А.М.: Продумать с какой точки зрения? С этической?

М.А.: С этической точки зрения, с человеческой точки зрения. Это сводится к одному и тому же, но подход иногда бывает несколь­ко иной; не в порядке правил, а в порядке какого-то чутья правды, не применения «норм». А затем — я лично не умею просить Бога о том, чтобы было так или сяк; это мне чуждо. Я стараюсь стать пе­ред Ним и просто молитвенно предстоять перед Ним, т.е. открыться, отдаться и сказать, что я хочу правды, я хочу добра, я хочу, чтобы была воля Божия, которая может идти наперекор всему тому, о чем я мечтаю, но пусть она будет. Потому что я верю, что эта Божия воля более мудрая, чем моя, и содержит в себе, гораздо, большую любовь и человеческую правду, чем моя.

А.М.: Значит, все сводится к тому, что вы обращаетесь к Богу за советом?

М.А.: Да.

А.М.: И вы ждете от Него чего — прозрения?

М.А.: Я жду от Него — да, прозренья, более глубокого разу­менья; и на опыте иногда это прозренье, это разуменье так резко идет наперекор со всем тем, что бы мне хотелось, что я не могу это воспринять просто как новую точку зрения, которая во мне от­крылась; а иногда более явственно сознание, что действительно я коснулся какой-то надмирной области, какой-то области, превосхо­дящей весь мой опыт человеческих, психологических, общественных отношений.

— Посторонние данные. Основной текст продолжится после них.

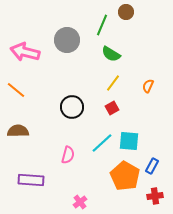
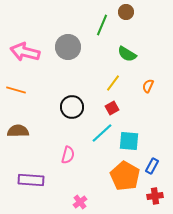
gray circle: moved 1 px right, 7 px down
green semicircle: moved 16 px right
orange line: rotated 24 degrees counterclockwise
cyan line: moved 10 px up
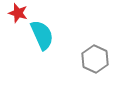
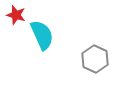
red star: moved 2 px left, 2 px down
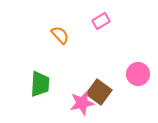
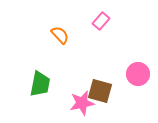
pink rectangle: rotated 18 degrees counterclockwise
green trapezoid: rotated 8 degrees clockwise
brown square: moved 1 px right, 1 px up; rotated 20 degrees counterclockwise
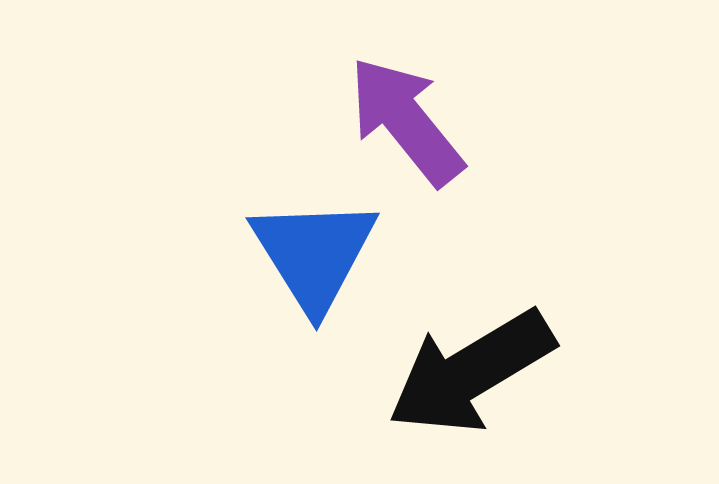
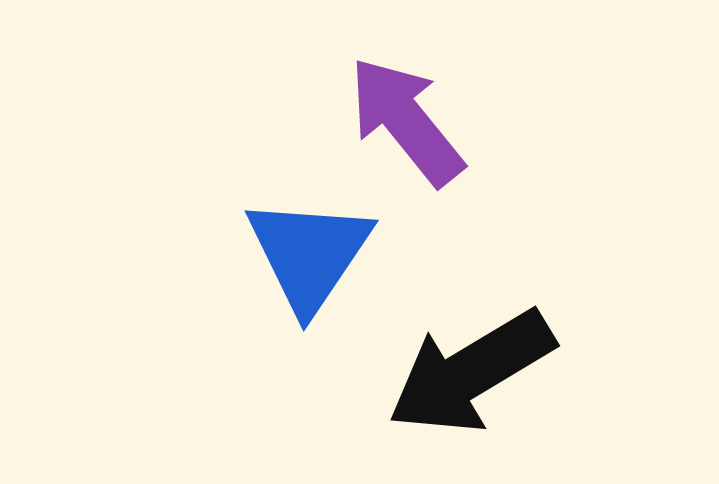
blue triangle: moved 5 px left; rotated 6 degrees clockwise
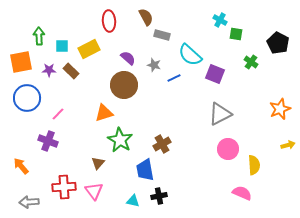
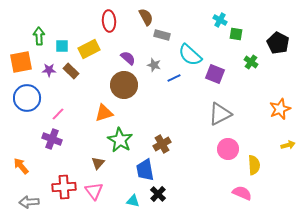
purple cross: moved 4 px right, 2 px up
black cross: moved 1 px left, 2 px up; rotated 35 degrees counterclockwise
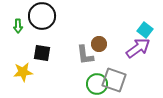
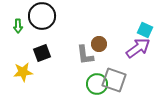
cyan square: rotated 14 degrees counterclockwise
black square: rotated 30 degrees counterclockwise
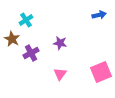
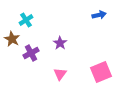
purple star: rotated 24 degrees clockwise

А.М.: Мне лично этот процесс представляется просто продолже­нием первого. Вы сами сказали, что когда вам предстоит принять важное решение, трудное решение, вы начинаете с того, что вы его стремитесь как можно более тщательно или как можно более честно продумать, а затем обращаетесь к Богу с молитвой. Эта молитва мне представляется просто продолжением первого процесса, други­ми словами, вы продолжаете думать, но, по-видимому, вы начинаете думать уже в каком-то ином состоянии.

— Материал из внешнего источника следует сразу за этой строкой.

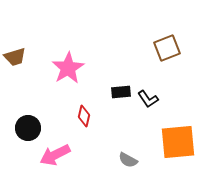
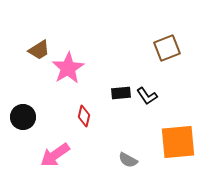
brown trapezoid: moved 24 px right, 7 px up; rotated 15 degrees counterclockwise
black rectangle: moved 1 px down
black L-shape: moved 1 px left, 3 px up
black circle: moved 5 px left, 11 px up
pink arrow: rotated 8 degrees counterclockwise
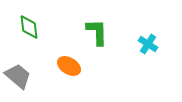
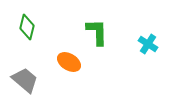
green diamond: moved 2 px left; rotated 20 degrees clockwise
orange ellipse: moved 4 px up
gray trapezoid: moved 7 px right, 4 px down
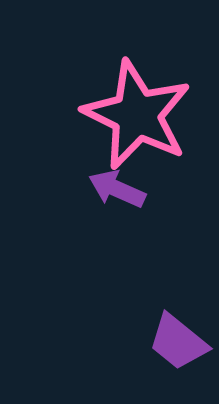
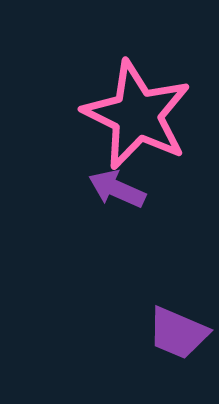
purple trapezoid: moved 9 px up; rotated 16 degrees counterclockwise
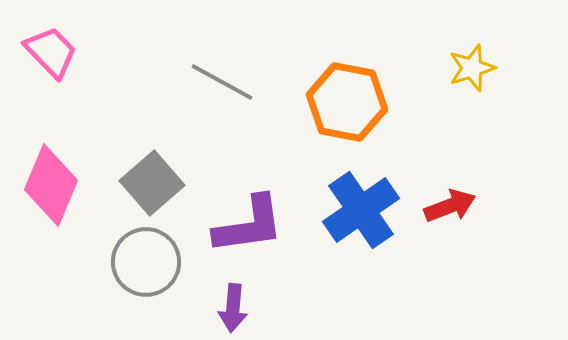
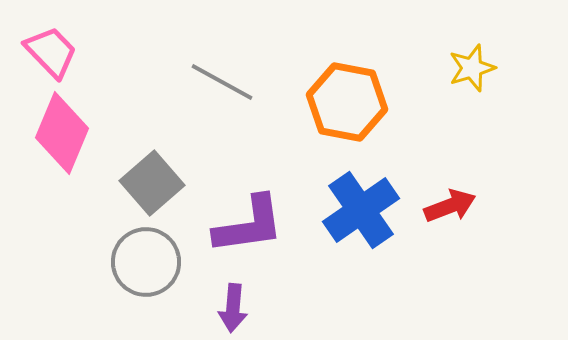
pink diamond: moved 11 px right, 52 px up
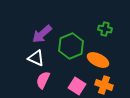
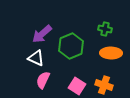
orange ellipse: moved 13 px right, 7 px up; rotated 25 degrees counterclockwise
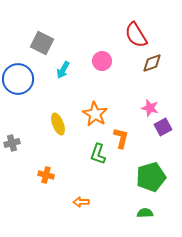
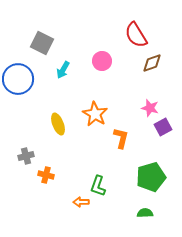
gray cross: moved 14 px right, 13 px down
green L-shape: moved 32 px down
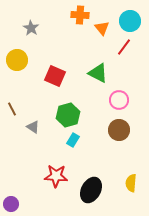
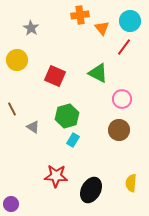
orange cross: rotated 12 degrees counterclockwise
pink circle: moved 3 px right, 1 px up
green hexagon: moved 1 px left, 1 px down
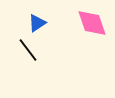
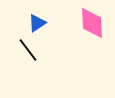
pink diamond: rotated 16 degrees clockwise
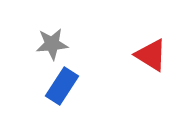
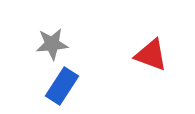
red triangle: rotated 12 degrees counterclockwise
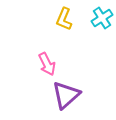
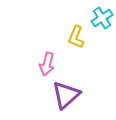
yellow L-shape: moved 12 px right, 18 px down
pink arrow: rotated 40 degrees clockwise
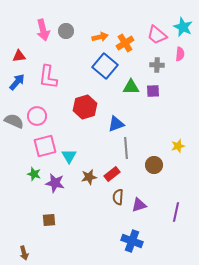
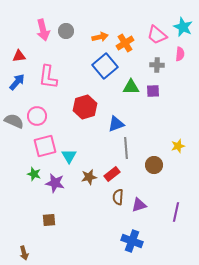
blue square: rotated 10 degrees clockwise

М.А.: Я думаю, что «думать» я перестаю; я б сказал — я на­чинаю слушать и прислушиваться как можно более внимательно.

А.М.: К чему?

М.А.: К тому, что прозвучит во мне; и вот здесь.

А.М.: В том-то и дело!

М.А.: Да, разумеется, я не ожидаю какого-то голоса извне. Видите, тут момент такой, который я не могу передать, который относится к внутреннему сознанию. Это то, что иногда ты проры­ваешься до какой-то глубины, и ты сознаешь, что ты дошел до новой глубины в себе самом. А минутами такое явственное, сильное, яркое чувство, что в тебе заговорил иной, что тебя направляет некто различный от тебя, и вот этого я не могу передать в том же смысле, в котором нельзя передать субъективное переживание иначе как субъективное. Я не могу его «объективизировать», я не могу доказать его объективности — и однако эта объективность порой для меня очень яркая, ясная. Вот в том случае, когда, скажем, я нахожусь перед какой-нибудь проблемой и ставлю вопрос, может быть труднее; но бывают моменты, когда человек ничего не ищет — и вдруг войдет в это сознание внезапного присутствия Божия, вдруг ощутит, что он находится перед Богом, что Бог тут. Это мой собственный первичный опыт, почему я верующим стал: в момент, когда я хотел доказать себе, что нет Бога, что Eвaнгелие — чушь сплошная, что не во что верить, что смысла жизни нет — вдруг мне стадо совершенно ощутимо, ясно, что я нахожусь в присутствии живого Христа. Конечно, вы можете сказать, что это была галлюцинация, это был бред, это была иллюзия и…

А.М.: По-моему, вам просто пришла в голову мысль — простите за такое прозаическое определение.

М.А.: Нет, то-то и дело, что это не была мысль. Я читал, и мне пришлось поднять глаза, потому что мне было совершенно, разительно ясно, что по ту сторону стола, перед которым я сидел, кто-то находится; мне пришлось посмотреть — так же как бывает, иногда, что идешь по улице и обернешься, пото­му что кто-то тебе в спину смотрит. И потому я и говорю о галлю­цинации, о такой внешней иллюзии: я ничего не «видел»; но уверен­ность в этом объективном, вне меня присутствии эта уверенность была такая яркая, что она при мне осталась до сих пор; конечно, не с той же яркостью, но с той же убедительностью и конкретно­стью.

А.М.: Ну, как всегда, я вижу, что — это, конечно, очень ста­рая истина — что веру от разума отделяет черта, вера находится по ту сторону этой черты. Большое вам спасибо, митрополит Антоний.

 

 

Опубликовано: «Беседы о вере и Церкви». – М.: «Омофор», 2017; «Вера». – М.: «Медленные книги», 2018; «Бог: да или нет», М.: Никея.